No início da pandemia, no começo de 2020, Wanderson participava diariamente das entrevistas coletivas realizadas pelo Ministério da Saúde e televisionadas. Ele deixou o cargo em maio de 2020 e a exoneração aconteceu inclusive em uma data simbólica, no dia do aniversário da Fundação Osvaldo Cruz (Fiocruz). Primeiro enfermeiro a assumir um cargo no primeiro escalão no Ministério da Saúde, ele é mestre e doutor em epidemiologia pela Universidade Federal do Rio Grande do Sul (UFRGS) e possui especializações na Universidade John Hopkins e no Centro de Controle e Prevenção de Doenças da Geórgia, ambos nos Estados Unidos, além da Universidade de Brasília e EpiSUS.

Durante a entrevista, o epidemiologista defendeu o início da vacinação das crianças a partir de cinco anos, seja com o imunizante da Pfizer ou com a Coronavac, alertando, inclusive, que a tecnologia de vírus inativado – usada pelo Butantan - é, historicamente, adequada e bem aceita por crianças. É a mais convencional, mais antiga e utilizada desde 1950 para várias vacinas como raiva e poliomielite.

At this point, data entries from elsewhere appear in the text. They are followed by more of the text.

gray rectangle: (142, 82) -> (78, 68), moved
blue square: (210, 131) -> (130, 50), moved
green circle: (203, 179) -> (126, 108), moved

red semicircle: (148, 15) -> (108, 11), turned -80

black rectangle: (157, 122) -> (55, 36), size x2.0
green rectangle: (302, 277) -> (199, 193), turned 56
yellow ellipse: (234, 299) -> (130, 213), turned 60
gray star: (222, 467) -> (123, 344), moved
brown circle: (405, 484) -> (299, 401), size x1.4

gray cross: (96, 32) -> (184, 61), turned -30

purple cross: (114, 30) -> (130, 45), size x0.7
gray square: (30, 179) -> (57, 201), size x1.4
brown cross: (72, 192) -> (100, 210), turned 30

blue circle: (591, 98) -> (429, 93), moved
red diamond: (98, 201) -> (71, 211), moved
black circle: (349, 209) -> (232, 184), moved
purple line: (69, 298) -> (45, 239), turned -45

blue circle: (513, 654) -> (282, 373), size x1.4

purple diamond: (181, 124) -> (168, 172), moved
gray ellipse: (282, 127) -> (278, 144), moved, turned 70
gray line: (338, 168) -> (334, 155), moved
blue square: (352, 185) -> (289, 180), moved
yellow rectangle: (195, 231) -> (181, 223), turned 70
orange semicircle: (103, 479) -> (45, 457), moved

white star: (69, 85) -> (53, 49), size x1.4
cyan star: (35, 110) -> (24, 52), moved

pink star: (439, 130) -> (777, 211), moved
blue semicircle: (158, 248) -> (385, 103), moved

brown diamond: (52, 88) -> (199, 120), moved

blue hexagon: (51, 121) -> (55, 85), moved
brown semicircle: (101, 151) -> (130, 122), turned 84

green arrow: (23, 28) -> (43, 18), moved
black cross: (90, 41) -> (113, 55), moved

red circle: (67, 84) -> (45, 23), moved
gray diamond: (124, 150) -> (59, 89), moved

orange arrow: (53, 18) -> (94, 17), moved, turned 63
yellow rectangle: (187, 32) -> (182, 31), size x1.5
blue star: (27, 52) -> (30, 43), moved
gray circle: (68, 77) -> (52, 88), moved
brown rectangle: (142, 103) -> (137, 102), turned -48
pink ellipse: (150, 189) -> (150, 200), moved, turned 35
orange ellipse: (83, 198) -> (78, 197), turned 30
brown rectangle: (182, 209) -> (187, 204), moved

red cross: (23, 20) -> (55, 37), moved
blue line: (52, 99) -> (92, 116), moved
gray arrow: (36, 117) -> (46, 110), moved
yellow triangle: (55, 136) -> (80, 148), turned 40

Dessa forma, Oliveira criticou a decisão do governo federal de não priorizar para 2022, a produção nacional de vacinas Coronavac. “É um equívoco, uma decisão política e não técnica”. Afirmou ainda que considerando que 36% da população brasileira tem menos de 12 anos e, portanto, não possui vacinação já autorizada, ainda não é o momento de sentir alívio ou pensar que a pandemia está no fim. Para ele, é preciso considerar que crianças se contaminam e transmitem, ainda que tenham menos histórico de morte e internação.